You are viewing a plain text version of this content. The canonical link for it is here.

Posted to users@kafka.apache.org by Gerard Klijs <ge...@dizzit.com> on 2016/09/16 12:11:58 UTC

Slow machine disrupting the cluster

We just had an interesting issue, luckily this was only on our test cluster.
Because of some reason one of the machines in a cluster became really slow.
Because it was still alive, it stil was the leader for some
topic-partitions. Our mirror maker reads and writes to multiple
topic-partitions on each thread. When committing the offsets this will fail
for the topic-partitions located on the slow machine, because the consumers
have timed out. The data for these topic-partitions will be send over and
over, causing a flood of duplicate messages.
What would be the best way to prevent this in the future. Is there some way
the broker could notice it's performing poorly and shut's off for example?

Re: Slow machine disrupting the cluster

Posted by Gerard Klijs <ge...@dizzit.com>.

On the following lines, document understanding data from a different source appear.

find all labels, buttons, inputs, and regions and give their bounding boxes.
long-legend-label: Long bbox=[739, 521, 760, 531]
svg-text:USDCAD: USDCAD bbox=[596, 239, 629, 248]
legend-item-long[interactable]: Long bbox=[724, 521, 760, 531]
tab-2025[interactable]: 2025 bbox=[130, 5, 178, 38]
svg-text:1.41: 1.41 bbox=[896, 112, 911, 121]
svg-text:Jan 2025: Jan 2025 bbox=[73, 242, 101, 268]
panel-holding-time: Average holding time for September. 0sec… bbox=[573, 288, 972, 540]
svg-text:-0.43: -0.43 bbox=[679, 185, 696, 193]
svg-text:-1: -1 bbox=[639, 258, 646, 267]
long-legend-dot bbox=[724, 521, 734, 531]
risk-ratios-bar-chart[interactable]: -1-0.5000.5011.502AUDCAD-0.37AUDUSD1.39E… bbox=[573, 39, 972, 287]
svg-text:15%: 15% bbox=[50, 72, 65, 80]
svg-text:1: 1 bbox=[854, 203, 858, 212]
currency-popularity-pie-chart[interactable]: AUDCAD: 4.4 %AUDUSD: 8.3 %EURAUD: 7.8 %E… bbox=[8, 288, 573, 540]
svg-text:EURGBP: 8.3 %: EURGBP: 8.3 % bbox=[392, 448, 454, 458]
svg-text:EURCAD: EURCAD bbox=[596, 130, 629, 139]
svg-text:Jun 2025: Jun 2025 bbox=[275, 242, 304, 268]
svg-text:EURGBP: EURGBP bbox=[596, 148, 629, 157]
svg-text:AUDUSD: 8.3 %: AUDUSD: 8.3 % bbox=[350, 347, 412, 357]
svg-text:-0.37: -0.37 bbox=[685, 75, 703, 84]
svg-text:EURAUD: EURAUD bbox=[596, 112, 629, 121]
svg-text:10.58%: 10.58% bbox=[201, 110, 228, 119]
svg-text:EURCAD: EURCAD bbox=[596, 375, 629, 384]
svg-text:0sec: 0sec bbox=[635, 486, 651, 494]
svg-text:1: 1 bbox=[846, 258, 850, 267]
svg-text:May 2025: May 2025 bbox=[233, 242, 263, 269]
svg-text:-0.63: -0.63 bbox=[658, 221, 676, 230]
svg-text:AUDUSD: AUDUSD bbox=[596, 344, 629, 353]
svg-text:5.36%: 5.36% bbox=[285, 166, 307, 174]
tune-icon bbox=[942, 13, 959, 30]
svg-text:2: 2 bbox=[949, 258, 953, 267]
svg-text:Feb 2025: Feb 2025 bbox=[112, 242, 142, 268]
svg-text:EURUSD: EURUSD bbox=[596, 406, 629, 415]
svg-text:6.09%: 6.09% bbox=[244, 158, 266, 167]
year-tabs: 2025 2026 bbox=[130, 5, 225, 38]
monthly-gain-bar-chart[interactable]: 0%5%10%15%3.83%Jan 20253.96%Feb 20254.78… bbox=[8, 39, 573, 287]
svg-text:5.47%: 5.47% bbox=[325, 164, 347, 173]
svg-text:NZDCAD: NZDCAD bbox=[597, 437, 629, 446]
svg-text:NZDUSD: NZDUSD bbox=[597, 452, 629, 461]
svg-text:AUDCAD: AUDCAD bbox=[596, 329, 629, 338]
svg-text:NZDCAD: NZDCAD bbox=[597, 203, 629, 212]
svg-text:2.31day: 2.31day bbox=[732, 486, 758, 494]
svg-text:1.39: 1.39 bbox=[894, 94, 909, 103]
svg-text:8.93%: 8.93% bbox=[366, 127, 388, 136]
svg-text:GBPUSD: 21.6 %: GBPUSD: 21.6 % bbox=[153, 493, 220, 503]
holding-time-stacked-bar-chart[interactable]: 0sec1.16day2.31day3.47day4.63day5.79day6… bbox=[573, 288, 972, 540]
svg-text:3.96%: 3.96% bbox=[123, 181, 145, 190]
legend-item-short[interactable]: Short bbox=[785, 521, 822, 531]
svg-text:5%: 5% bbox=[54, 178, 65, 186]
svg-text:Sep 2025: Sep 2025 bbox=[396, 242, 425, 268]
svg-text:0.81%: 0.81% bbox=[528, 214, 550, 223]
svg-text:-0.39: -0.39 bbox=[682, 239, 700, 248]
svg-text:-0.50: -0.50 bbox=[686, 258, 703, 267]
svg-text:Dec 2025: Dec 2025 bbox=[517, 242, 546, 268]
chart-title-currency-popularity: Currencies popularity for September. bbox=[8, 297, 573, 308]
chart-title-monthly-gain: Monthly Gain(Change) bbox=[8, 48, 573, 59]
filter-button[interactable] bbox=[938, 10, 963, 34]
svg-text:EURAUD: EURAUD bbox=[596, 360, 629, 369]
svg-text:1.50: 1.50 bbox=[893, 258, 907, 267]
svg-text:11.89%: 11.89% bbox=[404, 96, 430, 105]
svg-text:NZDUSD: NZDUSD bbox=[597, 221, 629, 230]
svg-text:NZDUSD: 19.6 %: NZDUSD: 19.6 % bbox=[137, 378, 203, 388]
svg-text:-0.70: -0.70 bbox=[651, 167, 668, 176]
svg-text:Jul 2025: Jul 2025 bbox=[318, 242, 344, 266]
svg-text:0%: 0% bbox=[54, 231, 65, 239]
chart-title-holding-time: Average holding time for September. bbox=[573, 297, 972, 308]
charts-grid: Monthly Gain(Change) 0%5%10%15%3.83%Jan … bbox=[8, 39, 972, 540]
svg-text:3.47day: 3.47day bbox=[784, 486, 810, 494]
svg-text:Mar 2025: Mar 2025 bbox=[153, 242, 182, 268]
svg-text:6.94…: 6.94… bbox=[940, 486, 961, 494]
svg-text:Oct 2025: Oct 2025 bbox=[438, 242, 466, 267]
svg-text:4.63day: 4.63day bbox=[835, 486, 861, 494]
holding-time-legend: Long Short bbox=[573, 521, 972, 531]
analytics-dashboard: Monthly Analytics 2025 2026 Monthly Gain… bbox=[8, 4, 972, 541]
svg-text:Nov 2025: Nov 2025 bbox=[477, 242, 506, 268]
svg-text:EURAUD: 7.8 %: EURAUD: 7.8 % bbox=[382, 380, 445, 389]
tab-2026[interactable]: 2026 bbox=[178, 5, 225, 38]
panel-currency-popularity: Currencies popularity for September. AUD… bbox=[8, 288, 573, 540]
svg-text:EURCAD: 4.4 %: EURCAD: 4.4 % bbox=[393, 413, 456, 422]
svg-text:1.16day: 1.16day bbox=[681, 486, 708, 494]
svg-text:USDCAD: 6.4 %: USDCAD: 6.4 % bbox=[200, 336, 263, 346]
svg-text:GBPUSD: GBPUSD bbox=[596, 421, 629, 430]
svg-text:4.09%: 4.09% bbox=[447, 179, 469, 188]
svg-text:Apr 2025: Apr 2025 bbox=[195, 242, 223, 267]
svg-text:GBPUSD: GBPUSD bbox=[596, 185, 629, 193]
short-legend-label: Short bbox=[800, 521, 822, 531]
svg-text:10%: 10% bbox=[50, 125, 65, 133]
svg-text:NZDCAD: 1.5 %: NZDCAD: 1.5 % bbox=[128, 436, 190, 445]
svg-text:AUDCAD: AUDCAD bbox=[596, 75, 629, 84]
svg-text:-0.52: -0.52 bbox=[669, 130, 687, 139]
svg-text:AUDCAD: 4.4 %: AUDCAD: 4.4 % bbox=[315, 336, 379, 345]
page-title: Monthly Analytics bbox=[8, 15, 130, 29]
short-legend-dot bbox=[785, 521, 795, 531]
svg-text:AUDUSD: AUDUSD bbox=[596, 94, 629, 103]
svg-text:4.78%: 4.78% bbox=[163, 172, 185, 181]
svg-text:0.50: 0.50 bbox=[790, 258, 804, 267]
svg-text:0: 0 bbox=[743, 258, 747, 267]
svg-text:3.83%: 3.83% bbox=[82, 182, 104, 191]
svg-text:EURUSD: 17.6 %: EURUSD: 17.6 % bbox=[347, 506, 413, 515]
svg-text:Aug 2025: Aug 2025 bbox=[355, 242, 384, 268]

It turned out it was een over-provisioned VM. It was eventually solved by
moving the VM to another cluster. He was also not a little slow but
something in the magnitude of 100 times slower. We are now looking for some
metrics to watch and alert in case it gets slow.

On Fri, Sep 16, 2016 at 4:41 PM David Garcia <da...@spiceworks.com> wrote:

> To remediate, you could start another broker, rebalance, and then shut
> down the busted broker.  But, you really should put some monitoring on your
> system (to help diagnose the actual problem).  Datadog has a pretty good
> set of articles for using jmx to do this:
> https://www.datadoghq.com/blog/monitoring-kafka-performance-metrics/
>
> There are lots of jmx metrics gathering tools too…such as jmxtrans:
> https://github.com/jmxtrans/jmxtrans
>
> <confluent-plug>
> confluent also offers tooling (such as command center) to help with
> monitoring.
> </confluent-plug>
>
> As far as mirror maker goes, you can play with the consumer/producer
> timeout settings to make sure the process waits long enough for a slow
> machine.
>
> -David
>
> On 9/16/16, 7:11 AM, "Gerard Klijs" <ge...@dizzit.com> wrote:
>
>     We just had an interesting issue, luckily this was only on our test
> cluster.
>     Because of some reason one of the machines in a cluster became really
> slow.
>     Because it was still alive, it stil was the leader for some
>     topic-partitions. Our mirror maker reads and writes to multiple
>     topic-partitions on each thread. When committing the offsets this will
> fail
>     for the topic-partitions located on the slow machine, because the
> consumers
>     have timed out. The data for these topic-partitions will be send over
> and
>     over, causing a flood of duplicate messages.
>     What would be the best way to prevent this in the future. Is there
> some way
>     the broker could notice it's performing poorly and shut's off for
> example?
>
>
>

Re: Slow machine disrupting the cluster

Posted by David Garcia <da...@spiceworks.com>.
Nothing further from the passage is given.